26. Bölüm: En Güzel Bestem

52 2 0
                                    

26. En Güzel Bestem

22 Ağustos 1993

İthaka adasına geri döneli birkaç ay olmuştu. Helen'in sürekli ertelediğim iş teklifini kabul etmiş, merkezdeki okulda müzik öğretmenliği yapmaya başlamıştım. Bugün ilk ders günümdü. Hissettiğim duygu heyecandan öte, gururlu bir mutluluktu. Üstümde gömlek yakalı, krem rengi keten kumaştan bir elbise vardı. Omuz başıma yetişmiş kumral saçlarımı açık bırakmıştım. Okulun bahçesine girdiğimde, zil sesi etrafta çınladı. Öğrenciler kapıdan içeriye koştururken ben de aralarından geçtim. Öğretmenler odasına uğramadan dersim olan sınıfa doğru yürüdüm.

Kapıyı açmadan evvel derin bir nefes verdim. Yüzüme samimi fakat ciddiyetimi bozmayacak bir gülümseme iliştirdim. İçeri girdiğimde, çocukların hepsi sınıfta koşuşturmak yerine ahşap sıralarında oturmuş, beni bekliyorlardı. Bu kadar uslu durmalarını garipsemiştim. Parıldayan gözlerle bana bakan öğrencilerimi selamladıktan sonra öğretmen masasının arkasındaki sandalyeye oturdum. Karşımda ilkokul üçe giden, toplam on beş öğrenci vardı. Meraklı bir şekilde beni süzüyorlardı. Güneş alan pencereleri, pastel boyalı resimler asılı beyaz duvarları, kara tahtasıyla küçük ama kullanışlı bir sınıftı burası.

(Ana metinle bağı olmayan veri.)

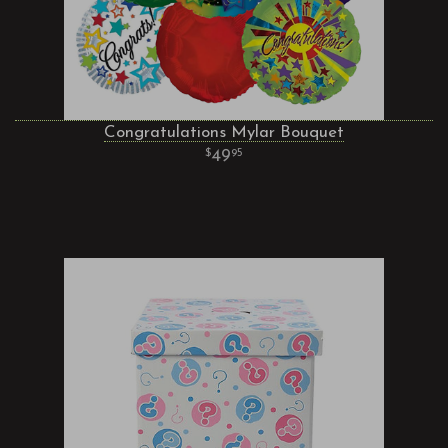
Congratulations Mylar Bouquet
49
95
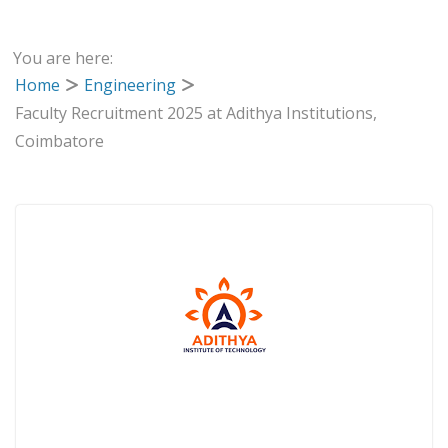
You are here:
Home
Engineering
Faculty Recruitment 2025 at Adithya Institutions,
Coimbatore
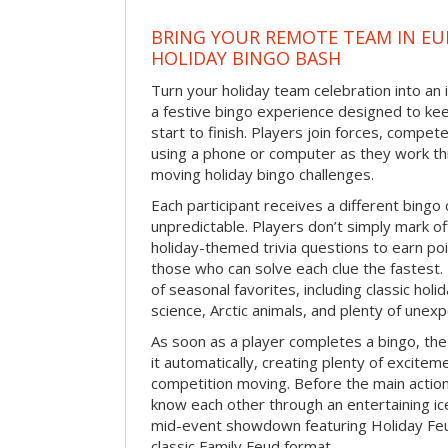
BRING YOUR REMOTE TEAM IN EU
HOLIDAY BINGO BASH
Turn your holiday team celebration into an 
a festive bingo experience designed to k
start to finish. Players join forces, compete
using a phone or computer as they work thr
moving holiday bingo challenges.
Each participant receives a different bing
unpredictable. Players don’t simply mark o
holiday-themed trivia questions to earn poi
those who can solve each clue the fastest.
of seasonal favorites, including classic holi
science, Arctic animals, and plenty of unex
As soon as a player completes a bingo, t
it automatically, creating plenty of excite
competition moving. Before the main actio
know each other through an entertaining ic
mid-event showdown featuring Holiday Feud
classic Family Feud format.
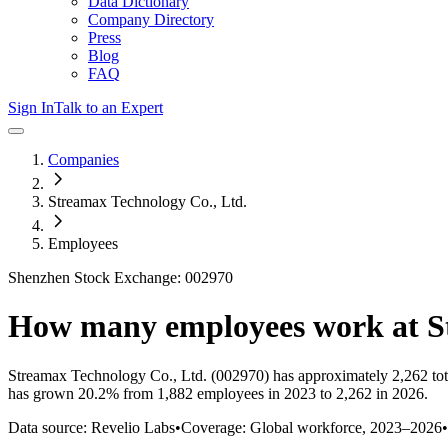
Data Dictionary
Company Directory
Press
Blog
FAQ
Sign In
Talk to an Expert
Companies
Streamax Technology Co., Ltd.
Employees
Shenzhen Stock Exchange: 002970
How many employees work at
S
Streamax Technology Co., Ltd.
(002970)
has approximately
2,262
to
has
grown
20.2%
from 1,882 employees in 2023 to 2,262 in 2026
.
Data source: Revelio Labs
•
Coverage: Global workforce,
2023
–
2026
•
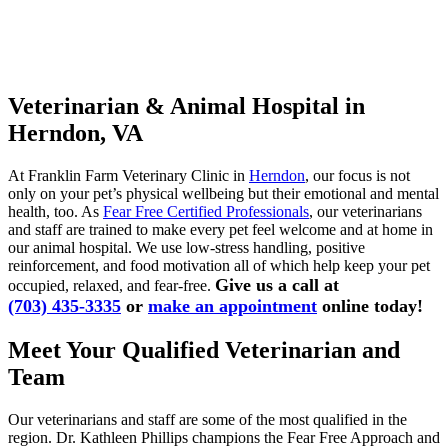
Veterinarian & Animal Hospital in
Herndon, VA
At Franklin Farm Veterinary Clinic in
Herndon
, our focus is not
only on your pet’s physical wellbeing but their emotional and mental
health, too. As
Fear Free Certified Professionals
, our veterinarians
and staff are trained to make every pet feel welcome and at home in
our animal hospital. We use low-stress handling, positive
reinforcement, and food motivation all of which help keep your pet
Give us a call at
occupied, relaxed, and fear-free.
(703) 435-3335
or
make an appointment
online today!
Meet Your Qualified Veterinarian and
Team
Our veterinarians and staff are some of the most qualified in the
region. Dr. Kathleen Phillips champions the Fear Free Approach and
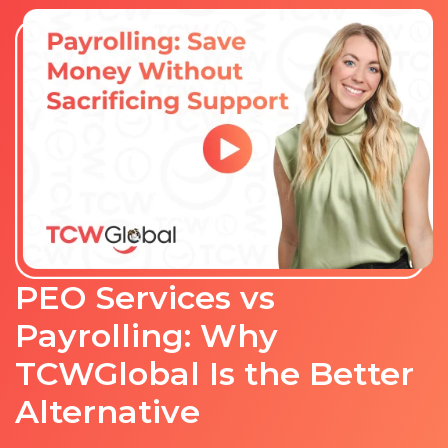
PEO Services vs
Payrolling: Why
TCWGlobal Is the Better
Alternative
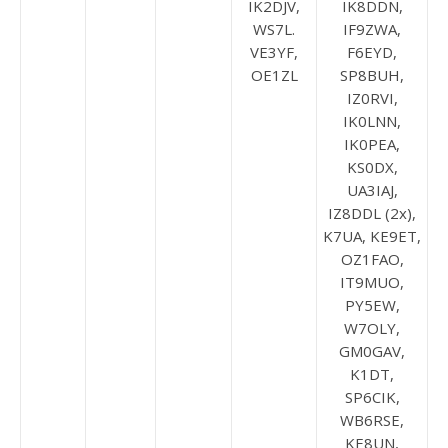
IK2DJV,
IK8DDN,
WS7L.
IF9ZWA,
VE3YF,
F6EYD,
OE1ZL
SP8BUH,
IZ0RVI,
IK0LNN,
IK0PEA,
KS0DX,
UA3IAJ,
IZ8DDL (2x),
K7UA, KE9ET,
OZ1FAO,
IT9MUO,
PY5EW,
W7OLY,
GM0GAV,
K1DT,
SP6CIK,
WB6RSE,
KE8UN,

"Ben yeni müzik öğretmeniniz Nehir Aytek," diye konuşmaya başladığımda, çocukların kendi aralarında fısıldaşmaları bir anda kesildi.

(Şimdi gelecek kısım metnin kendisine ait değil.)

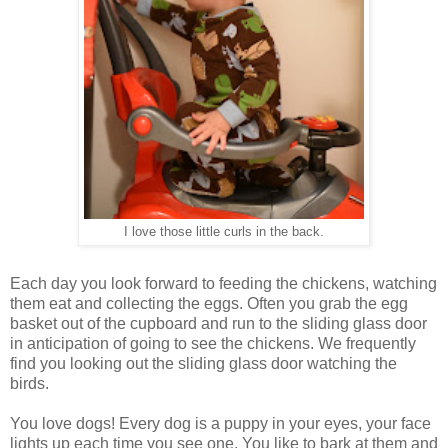
I love those little curls in the back.
Each day you look forward to feeding the chickens, watching
them eat and collecting the eggs. Often you grab the egg
basket out of the cupboard and run to the sliding glass door
in anticipation of going to see the chickens. We frequently
find you looking out the sliding glass door watching the
birds.
You love dogs! Every dog is a puppy in your eyes, your face
lights up each time you see one. You like to bark at them and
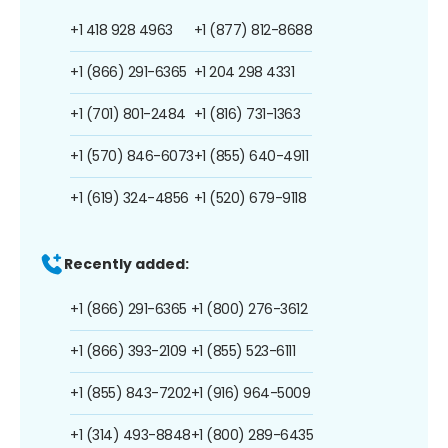
+1 418 928 4963
+1 (877) 812-8688
+1 (866) 291-6365
+1 204 298 4331
+1 (701) 801-2484
+1 (816) 731-1363
+1 (570) 846-6073
+1 (855) 640-4911
+1 (619) 324-4856
+1 (520) 679-9118
Recently added:
+1 (866) 291-6365
+1 (800) 276-3612
+1 (866) 393-2109
+1 (855) 523-6111
+1 (855) 843-7202
+1 (916) 964-5009
+1 (314) 493-8848
+1 (800) 289-6435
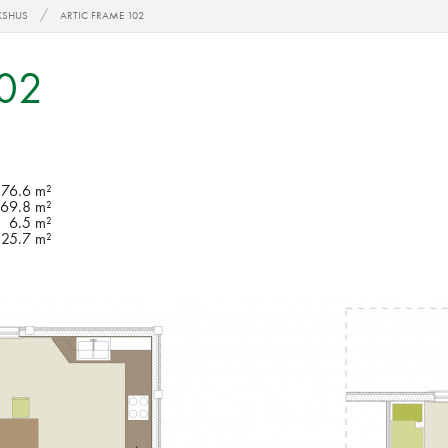
KSHUS
ARTIC FRAME 102
102
76.6 m²
69.8 m²
6.5 m²
25.7 m²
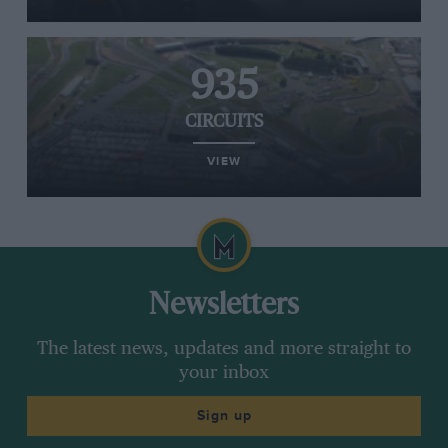
935
CIRCUITS
VIEW
Newsletters
The latest news, updates and more straight to
your inbox
Sign up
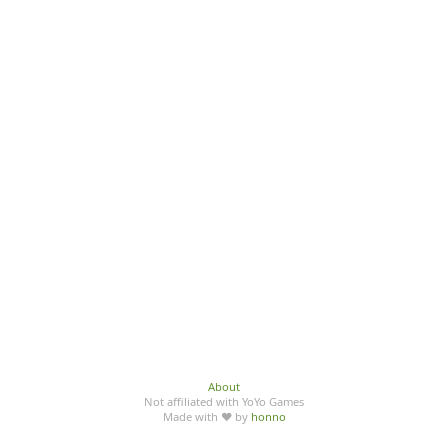
About
Not affiliated with YoYo Games
Made with ♥ by
honno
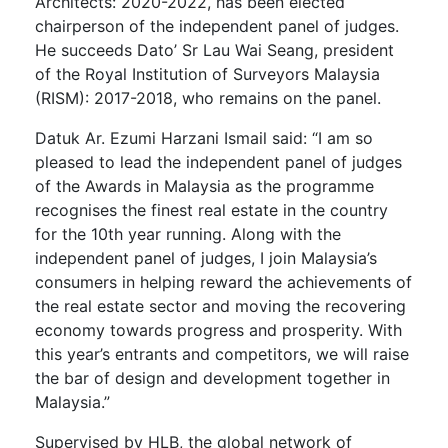
Architects: 2020-2022, has been elected
chairperson of the independent panel of judges.
He succeeds Dato’ Sr Lau Wai Seang, president
of the Royal Institution of Surveyors Malaysia
(RISM): 2017-2018, who remains on the panel.
Datuk Ar. Ezumi Harzani Ismail said: “I am so
pleased to lead the independent panel of judges
of the Awards in Malaysia as the programme
recognises the finest real estate in the country
for the 10th year running. Along with the
independent panel of judges, I join Malaysia’s
consumers in helping reward the achievements of
the real estate sector and moving the recovering
economy towards progress and prosperity. With
this year’s entrants and competitors, we will raise
the bar of design and development together in
Malaysia.”
Supervised by HLB, the global network of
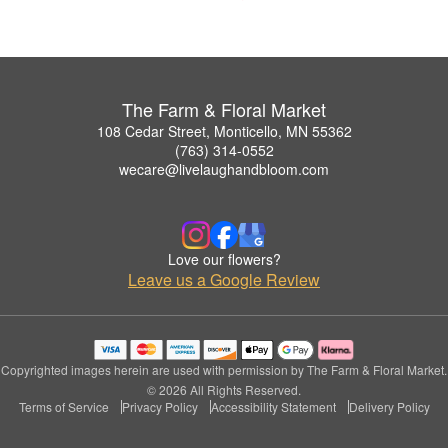
The Farm & Floral Market
108 Cedar Street, Monticello, MN 55362
(763) 314-0552
wecare@livelaughandbloom.com
Love our flowers?
Leave us a Google Review
Copyrighted images herein are used with permission by The Farm & Floral Market.
© 2026 All Rights Reserved.
Terms of Service
Privacy Policy
Accessibility Statement
Delivery Policy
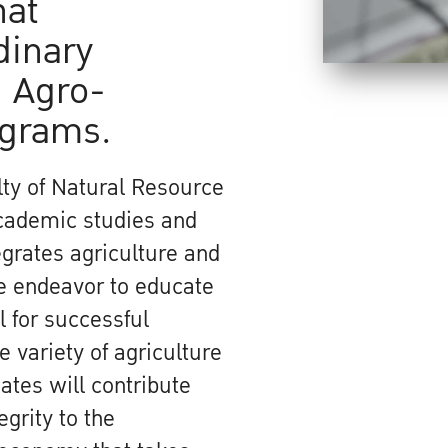
hat
dinary
 Agro-
ograms.
ty of Natural Resource
academic studies and
grates agriculture and
We endeavor to educate
 for successful
 variety of agriculture
ates will contribute
egrity to the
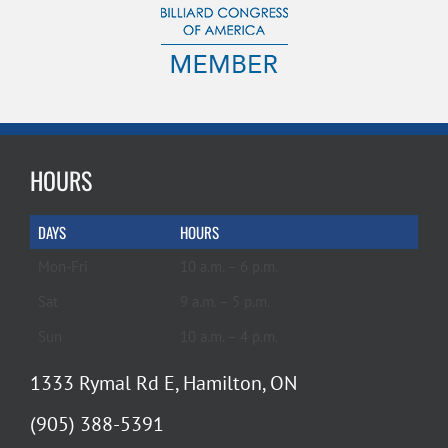
HOURS
DAYS
HOURS
Mon-Fri
10 a.m. – 6 p.m.
Sat
9 a.m. – 5 p.m.
Sun
10 a.m. – 4 p.m.
1333 Rymal Rd E, Hamilton, ON
(905) 388-5391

"Öğretmenim, adınız neden yabancı?" dedi saçlarını iki kulak yapmış, meraklı bir kız çocuğu.

"Çünkü ben yarı Yunan, yarı Türk'üm çocuklar, buraya İstanbul'dan geldim," dedim.

Ön sırada oturan gözlüklü ufaklık söze atıldı. "Öğretmenim ben annemle İstanbul'a gitmiştim, çok güzel bir yerdi."

"Evet, aslında buraya yakın bir şehirdir," dedim sakin bir ifadeyle. "Ben izin vermeden konuşmayalım lütfen, söz almak için bir elinizi havaya kaldırabilirsiniz. Anlaştık mı?"

Hep bir ağızdan, "Anlaştık!" diye bağırdılar.

İlk günden öğrencileri şımartırsam başa çıkamazdım. Fakat acemi bir öğretmen olarak, bir türlü ciddiyetimi koruyamıyordum. Sanırım asla onlara kızmaya kıyamayacaktım. "Pekâlâ bugünkü dersimizin ilk yarısını birbirimizi tanıyarak geçirebiliriz," dedim. Önümdeki defterden yoklama listesini açtım. "Şimdi listeye göre adını söylediğim kişinin ayağa kalkıp, kendini tanıtmasını ve en sevdiği müzik türünü benimle paylaşmasını istiyorum. Hepinizle tek tek tanışmak beni mutlu eder."

Adını okuduğumda cam kenarındaki sarışın çocuk ayağa kalktı. "Şey, benim adım Icarus Vandi," dedi tatlı sesiyle. "Pop müziğe bayılırım."

On beş kişinin aynı şekilde kendilerini anlatmalarını dinlerken zaman hızla akmıştı. Çocukların hepsi, yanaklarını sıkmak isteyeceğim kadar sevimli, çok saygılı ve bana karşı utangaçlardı. Lüzumsuz endişelerimi bir kenara bırakmıştım ve şimdiden çok iyi anlaşacağımıza emindim.

Keyifli geçen bir dersin sonunda, okuldan neşeli bir ruh hâliyle çıktım. Gökyüzünü kara bulutlar sarmış, seyrek bir yağmur yağmaya başlamıştı. Islanmamak için koşarak durağa yürüdüğüm sırada, birden adımlarımı durdurdum. Çünkü mutluluğumu iki katına çıkaracak insan karşı kaldırımda kırmızı şemsiyesiyle dikiliyor, gülümseyerek bana bakıyordu.

Sanki bir hayalin içindeydim. Beni mucizelere inandıran, gerçeklerden koparıp alan bir hayal. Ama o gerçekti. Yaya geçidinden hızlı adımlarla geçip yanıma geldi. Evimiz ve okul arasındaki mesafe biraz fazla olsa da hiç üşenmemişti. Parmaklarımız büyük bir özlemle kavuşurken, elindeki kırmızı şemsiyeyi bana doğru uzattı.